Embattled Norwegian polysilicon producer REC Silicon ASA is facing a fresh crisis after Finnish lender Nordea called in a NOK150 million ($16.8 million) loan on Friday.
A brief statement by REC revealed Nordea had called in the indemnity loan taken out by the polysilicon manufacturer in relation to the failure of one of its subsidiaries in 2012.
Although the REC Silicon statement did not identify the bankrupt business unit concerned, it is likely to be wafer manufacturing operation REC Wafer Norway, which was forced to file for bankruptcy in August 2012 after its parent refused to make good an asset-to-liability deficit of NOK1.2 billion.
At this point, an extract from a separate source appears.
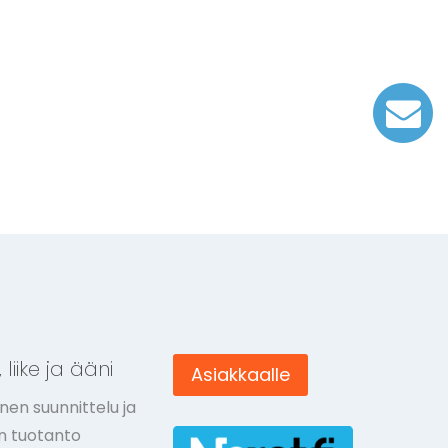
 liike ja ääni
Asiakkaalle
nen suunnittelu ja
ön tuotanto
At the time, pv magazine reported REC Silicon ASA said it expected to incur costs of NOK400,000 related to “guarantees, loans and indemnity agreements”.
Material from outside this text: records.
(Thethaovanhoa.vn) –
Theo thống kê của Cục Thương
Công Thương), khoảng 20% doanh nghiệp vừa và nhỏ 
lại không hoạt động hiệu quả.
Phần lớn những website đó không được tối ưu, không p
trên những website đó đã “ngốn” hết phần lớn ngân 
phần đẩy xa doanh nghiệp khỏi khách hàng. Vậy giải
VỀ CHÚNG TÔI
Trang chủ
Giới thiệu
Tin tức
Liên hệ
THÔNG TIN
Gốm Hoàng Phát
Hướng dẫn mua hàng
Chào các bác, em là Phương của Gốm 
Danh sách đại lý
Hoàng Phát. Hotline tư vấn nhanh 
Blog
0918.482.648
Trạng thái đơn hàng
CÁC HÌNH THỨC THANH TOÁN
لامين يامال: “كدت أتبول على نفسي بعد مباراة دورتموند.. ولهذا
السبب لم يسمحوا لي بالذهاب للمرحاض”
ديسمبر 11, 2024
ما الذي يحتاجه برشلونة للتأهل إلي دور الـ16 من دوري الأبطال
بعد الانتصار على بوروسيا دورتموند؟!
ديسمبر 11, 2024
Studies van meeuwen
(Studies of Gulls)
The latest hit to a bettered balance sheet comes after REC Silicon halted operations at its Moses Lake production facility in Washington, in the U.S. in July.
The company – which has been caught in the crossfire of the China-U.S. trade war and locked out of the Chinese polysilicon market since 2014 – used its third-quarter update in early October to announce it would listen to offers for its other production facility, a polysilicon and silane gas plant in Butte, Montana, also in the U.S.
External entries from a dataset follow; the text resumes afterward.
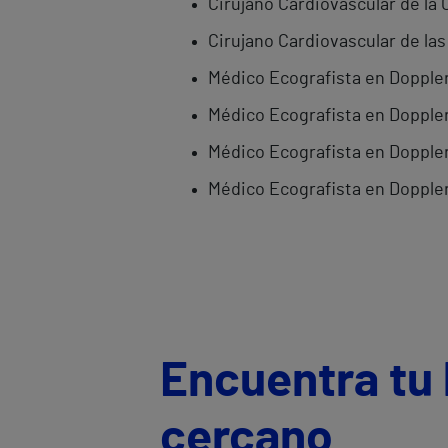
Cirujano Cardiovascular de la C
Cirujano Cardiovascular de la
Médico Ecografista en Doppler 
Médico Ecografista en Doppler
Médico Ecografista en Doppler 
Médico Ecografista en Doppler 
Encuentra tu 
cercano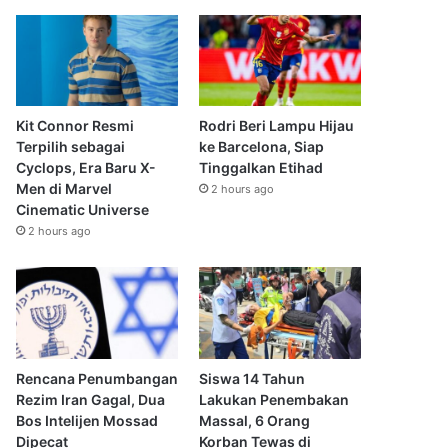
Kit Connor Resmi
Rodri Beri Lampu Hijau
Terpilih sebagai
ke Barcelona, Siap
Cyclops, Era Baru X-
Tinggalkan Etihad
Men di Marvel
2 hours ago
Cinematic Universe
2 hours ago
Rencana Penumbangan
Siswa 14 Tahun
Rezim Iran Gagal, Dua
Lakukan Penembakan
Bos Intelijen Mossad
Massal, 6 Orang
Dipecat
Korban Tewas di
With only $46.2 million in the bank at the end of September, REC’s Q3 update said a sale of the Butte facility would enable it to retire debts, prepare for the possible resumption of operations at Moses Lake and, crucially, “provide a buffer for contingent liabilities (tax examination and indemnity loan)”.
Although no update has been provided on an historic tax investigation by the Norwegian authorities, the requirement to fulfil Nordea’s NOK150 million loan repayment could pile on pressure for the company to sell off its Butte facility. Such an outcome would appear to leave a 15% stake held by REC Silicon in a poly plant in China its only revenue-generating operation.